▶ [ASSIGNMENT]: Would you please copy the entries exactly, leaving every picture aside?

*** Block opens ***

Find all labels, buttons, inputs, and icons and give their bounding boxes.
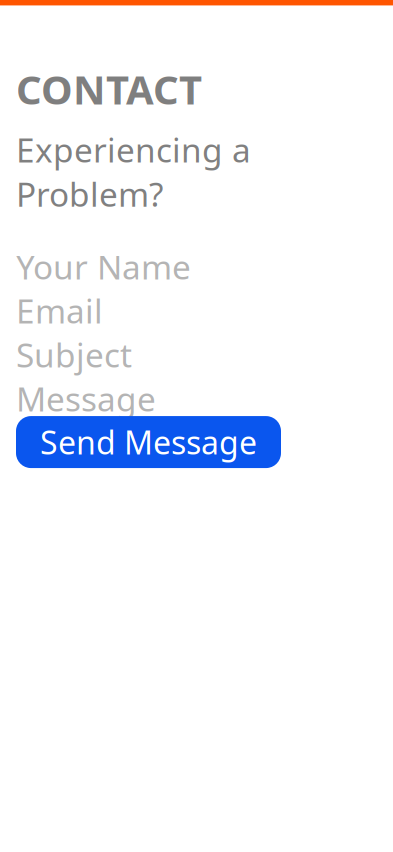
staticText: Subject [16, 332, 132, 377]
staticText: Your Name [16, 244, 191, 289]
staticText: Experiencing a Problem? [16, 128, 251, 216]
button[interactable]: Your Name [16, 249, 377, 284]
button[interactable]: Subject [16, 337, 377, 372]
button[interactable]: Email [16, 293, 377, 328]
staticText: CONTACT [16, 62, 202, 116]
staticText: Message [16, 376, 156, 421]
staticText: Email [16, 288, 103, 333]
staticText: Send Message [40, 421, 257, 463]
button[interactable]: Send Message [16, 416, 281, 468]
button[interactable]: Message [16, 381, 377, 416]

*** Block closes ***

▶ [COMPLETED EXERCISE]:
Find all labels, buttons, inputs, and icons and give their bounding boxes.
staticText: Subject [16, 332, 132, 377]
staticText: Your Name [16, 244, 191, 289]
staticText: Experiencing a Problem? [16, 128, 251, 216]
button[interactable]: Your Name [16, 249, 377, 284]
button[interactable]: Subject [16, 337, 377, 372]
button[interactable]: Email [16, 293, 377, 328]
staticText: CONTACT [16, 62, 202, 116]
staticText: Message [16, 376, 156, 421]
staticText: Email [16, 288, 103, 333]
staticText: Send Message [40, 421, 257, 463]
button[interactable]: Send Message [16, 416, 281, 468]
button[interactable]: Message [16, 381, 377, 416]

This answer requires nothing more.